Thanks!
Well normally people do the whole bulk/cut deal. But I was fairly inexperienced, and that actually allowed me to go through with it without doing the cut/bulk cycles and just putting on straight muscle.
As far as my diet, it was essentially the same as it was before. When I first started I wasn't drinking soda but that was as much dietary restrictions I put on myself(other than being a vegetarian of course

) that I can think of. I was a high school kid who didn't really know how to cook(now I can a little, but am too lazy most of the time) and my workout schedule was designed in such a way that I never ate dinner with my parents anymore. I am actually eating the same kind of stuff I was eating before, and the big major difference is that now I am getting a 70g of protein, 700 calorie soy milk+soy protein shake post workout along with the other stuff I ate(almost all of it was lean cuisine pizza, amy's meals, or some sort of stir fry). So I was getting around 1g per lb, and I still am. Um I have a fairly high metabolism and when I started I was running every leg day. I have since intensified my workouts greatly, so the cardio aspect isn't really needed to keep my body in check since I burn a TON of calories lifting as much as I do.

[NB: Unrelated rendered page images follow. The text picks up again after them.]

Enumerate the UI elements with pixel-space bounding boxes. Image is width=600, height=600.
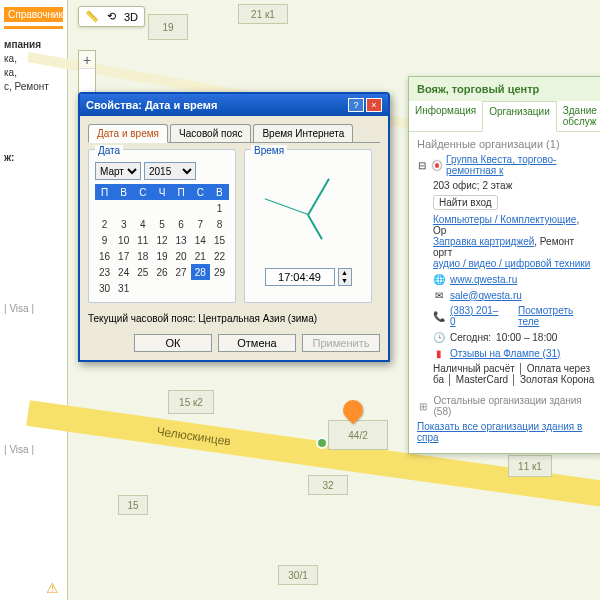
- calendar-day[interactable]: 9: [95, 232, 114, 248]
- calendar-day[interactable]: 1: [210, 200, 229, 216]
- calendar-day[interactable]: 4: [133, 216, 152, 232]
- left-sidebar: Справочники мпания ка, ка, с, Ремонт ж: …: [0, 0, 68, 600]
- year-select[interactable]: 2015: [144, 162, 196, 180]
- ok-button[interactable]: ОК: [134, 334, 212, 352]
- building[interactable]: 32: [308, 475, 348, 495]
- calendar-day[interactable]: 30: [95, 280, 114, 296]
- building[interactable]: 15: [118, 495, 148, 515]
- month-select[interactable]: Март: [95, 162, 141, 180]
- hours-value: 10:00 – 18:00: [496, 332, 557, 343]
- reviews-link[interactable]: Отзывы на Флампе (31): [450, 348, 560, 359]
- zoom-in-button[interactable]: +: [79, 51, 95, 69]
- calendar-day[interactable]: 20: [171, 248, 190, 264]
- category-link[interactable]: Компьютеры / Комплектующие: [433, 214, 576, 225]
- phone-more-link[interactable]: Посмотреть теле: [518, 305, 595, 327]
- calendar-day[interactable]: 2: [95, 216, 114, 232]
- rest-orgs-label: Остальные организации здания (58): [433, 395, 595, 417]
- calendar-day[interactable]: 6: [171, 216, 190, 232]
- calendar-day[interactable]: 3: [114, 216, 133, 232]
- warning-icon[interactable]: ⚠: [46, 580, 59, 596]
- calendar-day[interactable]: 18: [133, 248, 152, 264]
- calendar-day[interactable]: 25: [133, 264, 152, 280]
- building[interactable]: 15 к2: [168, 390, 214, 414]
- org-link[interactable]: Группа Квеста, торгово-ремонтная к: [446, 154, 595, 176]
- calendar-day[interactable]: 24: [114, 264, 133, 280]
- date-label: Дата: [95, 145, 123, 156]
- calendar-day[interactable]: 10: [114, 232, 133, 248]
- map-pin-icon[interactable]: [343, 400, 363, 428]
- tab-service[interactable]: Здание обслуж: [557, 101, 600, 131]
- timezone-text: Текущий часовой пояс: Центральная Азия (…: [88, 313, 380, 324]
- category-link[interactable]: аудио / видео / цифровой техники: [433, 258, 590, 269]
- dialog-titlebar[interactable]: Свойства: Дата и время ? ×: [80, 94, 388, 116]
- 3d-toggle[interactable]: 3D: [124, 11, 138, 23]
- tab-orgs[interactable]: Организации: [482, 101, 556, 132]
- calendar-day: [133, 280, 152, 296]
- tab-info[interactable]: Информация: [409, 101, 482, 131]
- calendar-day[interactable]: 15: [210, 232, 229, 248]
- calendar-day[interactable]: 7: [191, 216, 210, 232]
- sidebar-footer: | Visa |: [4, 303, 63, 314]
- calendar-day: [171, 200, 190, 216]
- help-button[interactable]: ?: [348, 98, 364, 112]
- calendar-day[interactable]: 5: [152, 216, 171, 232]
- analog-clock: [253, 164, 363, 264]
- building[interactable]: 19: [148, 14, 188, 40]
- time-input[interactable]: [265, 268, 335, 286]
- calendar-day[interactable]: 31: [114, 280, 133, 296]
- hour-hand: [307, 215, 323, 240]
- calendar-day[interactable]: 22: [210, 248, 229, 264]
- sidebar-item[interactable]: ка,: [4, 67, 63, 78]
- sidebar-item[interactable]: с, Ремонт: [4, 81, 63, 92]
- calendar-day[interactable]: 19: [152, 248, 171, 264]
- building[interactable]: 21 к1: [238, 4, 288, 24]
- compass-icon[interactable]: ⟲: [107, 10, 116, 23]
- flamp-icon: ▮: [433, 347, 445, 359]
- phone-link[interactable]: (383) 201–0: [450, 305, 503, 327]
- calendar-day: [152, 200, 171, 216]
- calendar-day[interactable]: 29: [210, 264, 229, 280]
- datetime-dialog: Свойства: Дата и время ? × Дата и время …: [78, 92, 390, 362]
- calendar-day[interactable]: 26: [152, 264, 171, 280]
- calendar-day[interactable]: 11: [133, 232, 152, 248]
- find-entry-button[interactable]: Найти вход: [433, 195, 498, 210]
- calendar-day[interactable]: 21: [191, 248, 210, 264]
- phone-icon: 📞: [433, 310, 445, 322]
- spinner-up[interactable]: ▲: [339, 269, 351, 277]
- email-link[interactable]: sale@qwesta.ru: [450, 290, 522, 301]
- calendar-day[interactable]: 14: [191, 232, 210, 248]
- calendar-day[interactable]: 8: [210, 216, 229, 232]
- spinner-down[interactable]: ▼: [339, 277, 351, 285]
- expand-icon[interactable]: ⊞: [417, 400, 428, 412]
- expand-icon[interactable]: ⊟: [417, 159, 428, 171]
- close-button[interactable]: ×: [366, 98, 382, 112]
- building[interactable]: 30/1: [278, 565, 318, 585]
- sidebar-group: ж:: [4, 152, 63, 163]
- tab-internet-time[interactable]: Время Интернета: [253, 124, 353, 142]
- bus-stop-icon[interactable]: [316, 437, 328, 449]
- calendar-day[interactable]: 27: [171, 264, 190, 280]
- calendar-day[interactable]: 17: [114, 248, 133, 264]
- second-hand: [265, 198, 309, 215]
- apply-button[interactable]: Применить: [302, 334, 380, 352]
- calendar-day[interactable]: 16: [95, 248, 114, 264]
- dow-header: Ч: [152, 184, 171, 200]
- tab-timezone[interactable]: Часовой пояс: [170, 124, 251, 142]
- building[interactable]: 11 к1: [508, 455, 552, 477]
- website-link[interactable]: www.qwesta.ru: [450, 274, 517, 285]
- org-pin-icon: [433, 161, 441, 170]
- cancel-button[interactable]: Отмена: [218, 334, 296, 352]
- ruler-icon[interactable]: 📏: [85, 10, 99, 23]
- calendar-day: [114, 200, 133, 216]
- time-group: Время ▲ ▼: [244, 149, 372, 303]
- tab-datetime[interactable]: Дата и время: [88, 124, 168, 143]
- calendar-day: [210, 280, 229, 296]
- calendar-day[interactable]: 28: [191, 264, 210, 280]
- panel-tabs: Информация Организации Здание обслуж: [409, 101, 600, 132]
- show-all-link[interactable]: Показать все организации здания в спра: [417, 421, 595, 443]
- calendar-day[interactable]: 23: [95, 264, 114, 280]
- calendar-day[interactable]: 13: [171, 232, 190, 248]
- calendar-day: [95, 200, 114, 216]
- calendar-day[interactable]: 12: [152, 232, 171, 248]
- category-link[interactable]: Заправка картриджей: [433, 236, 534, 247]
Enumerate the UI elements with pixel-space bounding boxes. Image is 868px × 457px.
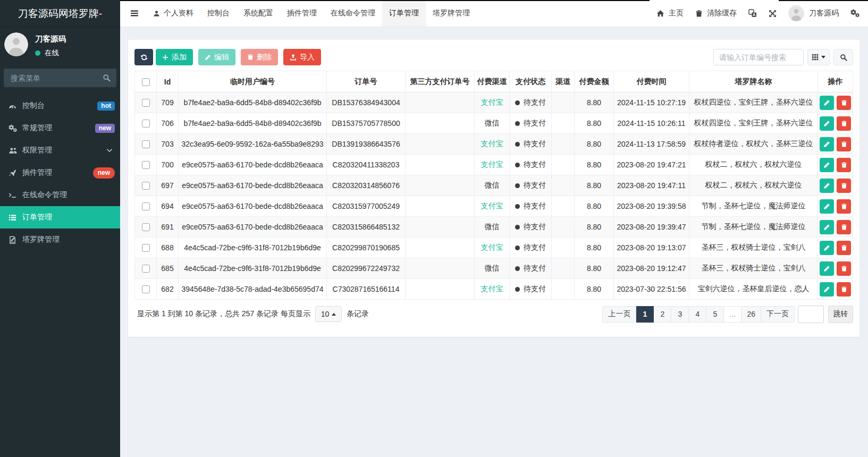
- sidebar-item-tarot[interactable]: 塔罗牌管理: [0, 228, 120, 251]
- cell-channel2: [552, 217, 575, 238]
- cell-id: 706: [157, 113, 179, 134]
- cell-pay-time: 2023-08-20 19:47:21: [614, 155, 689, 175]
- row-checkbox[interactable]: [142, 223, 150, 231]
- order-search-input[interactable]: [713, 49, 804, 65]
- menu-toggle-icon[interactable]: [125, 0, 144, 27]
- tab-profile[interactable]: 个人资料: [146, 0, 200, 27]
- row-checkbox[interactable]: [142, 120, 150, 128]
- row-delete-button[interactable]: [837, 179, 851, 193]
- row-edit-button[interactable]: [820, 96, 834, 110]
- pay-status: 待支付: [515, 98, 546, 107]
- delete-button[interactable]: 删除: [241, 49, 278, 65]
- row-delete-button[interactable]: [837, 137, 851, 151]
- tab-dashboard[interactable]: 控制台: [200, 0, 237, 27]
- tab-command[interactable]: 在线命令管理: [324, 0, 382, 27]
- sidebar-item-dashboard[interactable]: 控制台 hot: [0, 95, 120, 117]
- channel-label[interactable]: 支付宝: [481, 243, 503, 251]
- gears-icon: [850, 9, 860, 18]
- select-all-checkbox[interactable]: [142, 78, 150, 86]
- channel-label[interactable]: 支付宝: [481, 201, 503, 210]
- row-checkbox[interactable]: [142, 99, 150, 107]
- row-checkbox[interactable]: [142, 182, 150, 190]
- row-checkbox[interactable]: [142, 202, 150, 210]
- online-status-dot: [35, 50, 40, 56]
- settings-menu[interactable]: [845, 0, 866, 27]
- cell-actions: [818, 238, 853, 258]
- cell-tarot-name: 圣杯三，权杖骑士逆位，宝剑八: [689, 238, 818, 258]
- columns-toggle-button[interactable]: [807, 49, 830, 65]
- row-edit-button[interactable]: [820, 282, 834, 297]
- import-button[interactable]: 导入: [283, 49, 321, 65]
- row-checkbox[interactable]: [142, 244, 150, 252]
- row-edit-button[interactable]: [820, 220, 834, 234]
- page-item[interactable]: 4: [689, 306, 706, 323]
- sidebar-search-input[interactable]: [4, 69, 116, 87]
- page-item[interactable]: 26: [741, 306, 761, 323]
- refresh-button[interactable]: [134, 49, 153, 65]
- channel-label[interactable]: 支付宝: [481, 98, 503, 106]
- sidebar-item-auth[interactable]: 权限管理: [0, 139, 120, 162]
- tab-tarot[interactable]: 塔罗牌管理: [426, 0, 477, 27]
- sidebar-item-general[interactable]: 常规管理 new: [0, 117, 120, 139]
- tab-addon[interactable]: 插件管理: [280, 0, 324, 27]
- page-item[interactable]: 3: [671, 306, 689, 323]
- jump-page-input[interactable]: [798, 306, 824, 323]
- user-menu[interactable]: 刀客源码: [782, 0, 845, 27]
- table-row: 6884e4c5cad-72be-c9f6-31f8-7012b19b6d9eC…: [135, 238, 853, 258]
- row-edit-button[interactable]: [820, 241, 834, 255]
- row-edit-button[interactable]: [820, 137, 834, 151]
- channel-label[interactable]: 支付宝: [481, 139, 503, 148]
- summary-text: 显示第 1 到第 10 条记录，总共 257 条记录 每页显示: [137, 309, 310, 319]
- row-checkbox[interactable]: [142, 285, 150, 293]
- jump-button[interactable]: 跳转: [828, 306, 853, 323]
- cogs-icon: [9, 124, 20, 132]
- row-checkbox[interactable]: [142, 265, 150, 273]
- home-link[interactable]: 主页: [651, 0, 689, 27]
- sidebar-user-panel: 刀客源码 在线: [0, 27, 120, 65]
- row-edit-button[interactable]: [820, 116, 834, 131]
- row-delete-button[interactable]: [837, 241, 851, 255]
- channel-label[interactable]: 支付宝: [481, 284, 503, 293]
- language-switch[interactable]: [743, 0, 763, 27]
- row-delete-button[interactable]: [837, 158, 851, 172]
- sidebar-avatar: [4, 32, 28, 56]
- cell-third-no: [406, 258, 475, 279]
- row-delete-button[interactable]: [837, 116, 851, 131]
- sidebar-item-addon[interactable]: 插件管理 new: [0, 162, 120, 184]
- page-item[interactable]: ...: [724, 306, 741, 323]
- row-delete-button[interactable]: [837, 282, 851, 297]
- page-item[interactable]: 5: [706, 306, 724, 323]
- row-delete-button[interactable]: [837, 261, 851, 276]
- clear-cache-link[interactable]: 清除缓存: [689, 0, 743, 27]
- page-item[interactable]: 2: [654, 306, 671, 323]
- row-edit-button[interactable]: [820, 158, 834, 172]
- add-button[interactable]: 添加: [156, 49, 193, 65]
- row-edit-button[interactable]: [820, 261, 834, 276]
- search-icon[interactable]: [103, 74, 111, 82]
- page-item[interactable]: 1: [636, 306, 654, 323]
- search-button[interactable]: [833, 49, 853, 65]
- tab-order[interactable]: 订单管理: [382, 0, 426, 27]
- row-checkbox[interactable]: [142, 161, 150, 169]
- row-delete-button[interactable]: [837, 199, 851, 214]
- page-size-dropdown[interactable]: 10: [315, 306, 342, 322]
- cell-channel: 支付宝: [475, 238, 510, 258]
- edit-button[interactable]: 编辑: [198, 49, 235, 65]
- row-checkbox[interactable]: [142, 140, 150, 148]
- sidebar-item-command[interactable]: 在线命令管理: [0, 184, 120, 206]
- row-delete-button[interactable]: [837, 220, 851, 234]
- row-delete-button[interactable]: [837, 96, 851, 110]
- row-edit-button[interactable]: [820, 199, 834, 214]
- cell-pay-time: 2023-08-20 19:12:47: [614, 258, 689, 279]
- channel-label[interactable]: 支付宝: [481, 160, 503, 168]
- cell-channel: 支付宝: [475, 155, 510, 175]
- tab-system-config[interactable]: 系统配置: [237, 0, 280, 27]
- sidebar-item-order[interactable]: 订单管理: [0, 206, 120, 228]
- cell-user-no: e9ce0575-aa63-6170-bede-dcd8b26eaaca: [179, 155, 327, 175]
- row-edit-button[interactable]: [820, 179, 834, 193]
- page-next[interactable]: 下一页: [761, 306, 795, 323]
- page-prev[interactable]: 上一页: [602, 306, 636, 323]
- tarot-icon: [9, 236, 20, 244]
- cell-actions: [818, 113, 853, 134]
- fullscreen-toggle[interactable]: [763, 0, 782, 27]
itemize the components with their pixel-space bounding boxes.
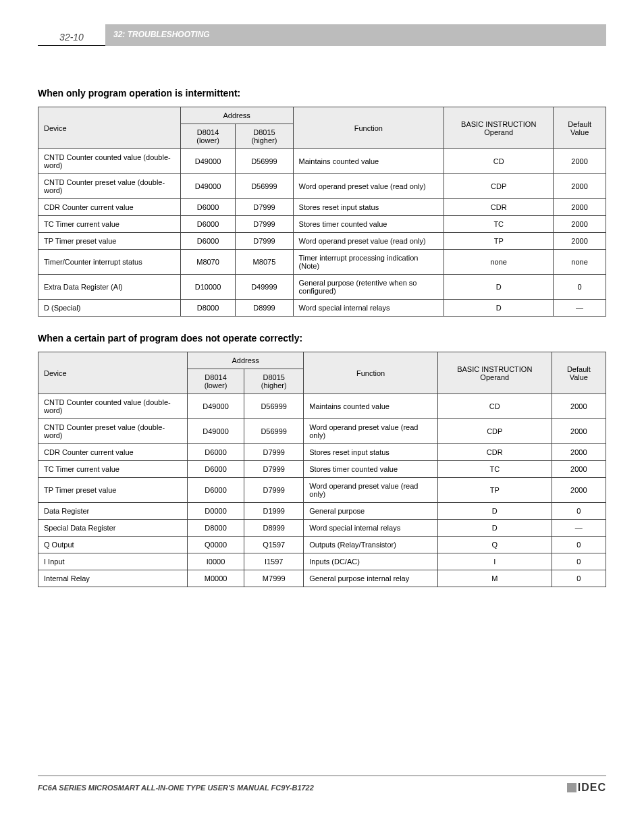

I still definitely indulged myself in some of my favorite(chips and dip and so forth), but its one thing for a person who is skinny to be doing that versus someone who doesn't have as low a body fat to start out with.
Just to make sure you picked it up, I do NOT think of myself as a dietary expert in any sense, and am probably even less knowledgeable than you. I have gained a lot of knowledge about fitness in this process, but because of my metabolism I really didn't need to do a whole lot more than just "eating more."